Adams's suggestion of doing 4 compares at once is also a good one.

However, your best speedup is going to come from reducing the number of centroids you have to check. Ideally, build a kd-tree (or similar) around the centroids, then query that to find the closest point.

If you don't have any tree building code lying around, here's my favorite "poor-man's" closest point search:

Sort the points by one coordinate, e.g. cent.pos[0]
Pick a starting index for the query point (pt)
Iterate forwards through the candidate points until you reach the end, OR when abs(pt.pos[0] - cent.pos[0]) > min_dist
Repeat the previous step going the opposite direction.

The extra stopping condition for the search means that you should skip a fair amount of points; you're also guaranteed not to skip any points closer than the best you've already found.

So for your code, this looks something like

// sort centroid by x coordinate.
min_index = -1;
min_dist = numeric_limits<float>::max();

// pick the start index.
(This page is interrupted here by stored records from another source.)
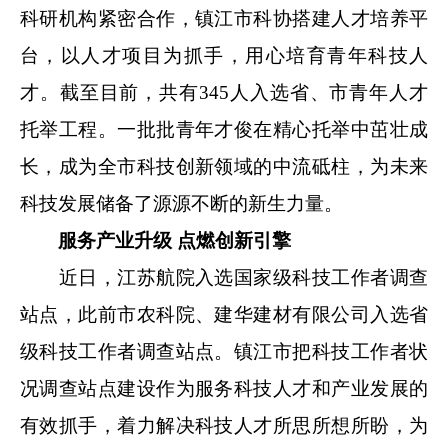
科研机构紧密合作，镇江市科协搭建人才培养平
台，以人才项目为抓手，用心培育青年科技人
才。截至目前，共有345人入选省、市青年人才
托举工程。一批批青年才俊在精心托举中茁壮成
长，成为全市科技创新领域的中流砥柱，为未来
科技发展储备了源源不断的新生力量。
服务产业升级 点燃创新引擎
近日，江苏航院入选国家级科技工作者调查
站点，此前市农科院、建华建材有限公司入选省
级科技工作者调查站点。镇江市把科技工作者状
况调查站点建设作为服务科技人才和产业发展的
有效抓手，着力解决科技人才所思所想所盼，为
This works well if the points are evenly distributed.
float min_x = centroids[0].pos[0];
float max_x = centroids[num_centroids-1].pos[0];
float cur_x = pt.pos[0];
float t = (max_x - cur_x) / (max_x - min_x);
// TODO clamp t between 0 and 1
int start_index = int(t * float(num_centroids))

// Forward search
for (int i=start_index ; i < num_centroids; ++i)
{
    const ClusterCentroid& cent = centroids[i];
    if (fabs(cent.pos[0] - pt.pos[0]) > min_i)
        // Everything to the right of this must be further min_dist, so break.
        // This is where the savings comes from!
        break; 
    const float dist = ...;
    if (dist < min_dist)
    {
        min_dist = dist;
        min_index = i;
    }
}

// Backwards search
for (int i=start_index ; i >= 0; --i)
{
    // same as above
}
pt.min_dist = min_dist
pt.min_index = min_index

(Note that this assumes you're computing the distance between points, but your assembly indicates it's the distance squared. Adjust the break condition accordingly).

There's slight overhead to building the tree or sorting the centroids, but this should be offset by making the calculations faster in the bigger loop (over the number of points).